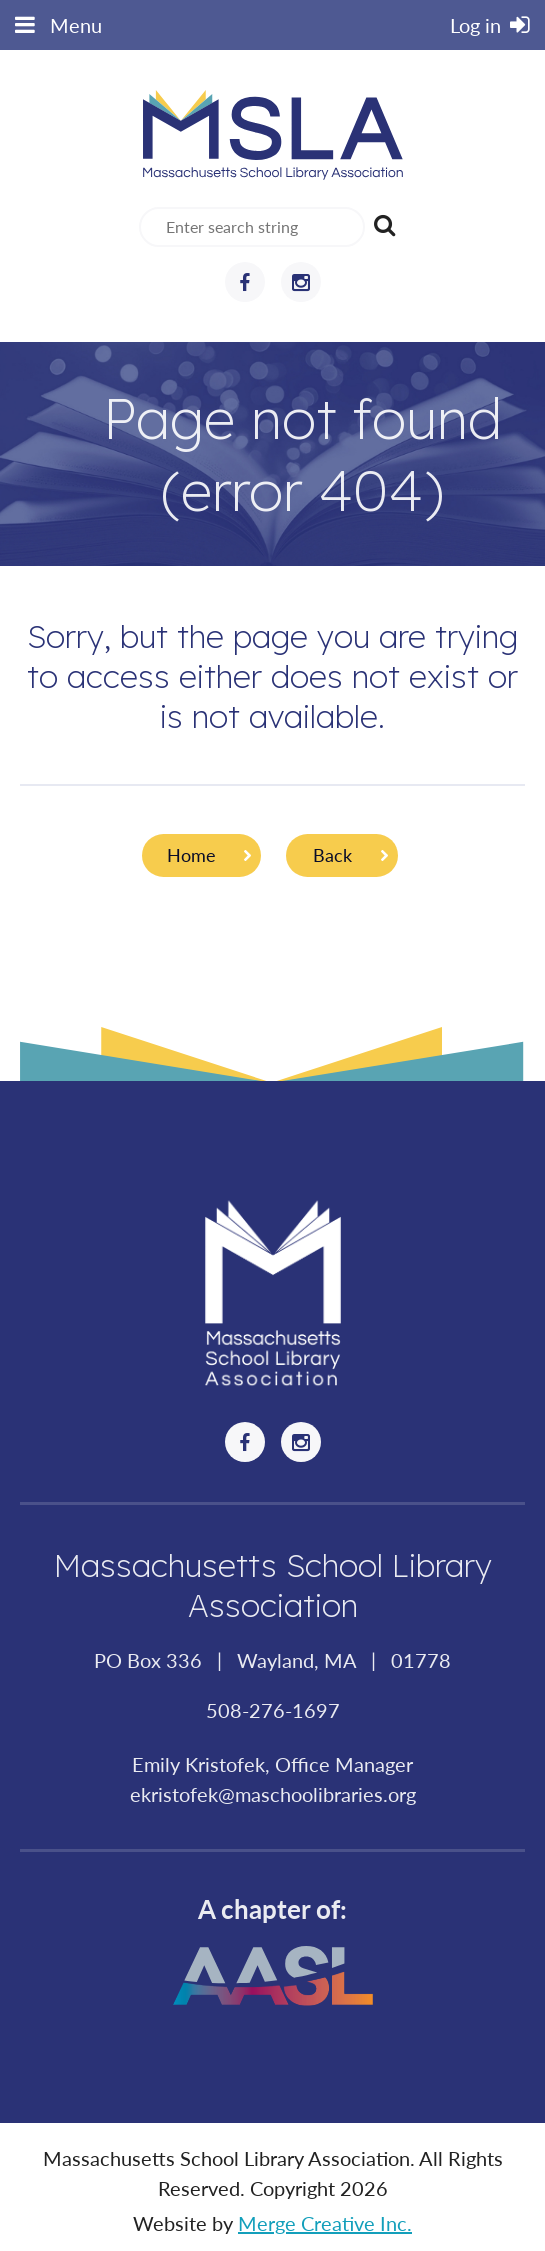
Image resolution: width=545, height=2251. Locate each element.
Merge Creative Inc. (325, 2223)
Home (191, 855)
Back (332, 855)
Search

※

## Task prompt
Print each entry shown above with exact wording and no pictures.

## Task output
Image resolution: width=545, height=2251. Locate each element.
Merge Creative Inc. (325, 2223)
Home (191, 855)
Back (332, 855)
Search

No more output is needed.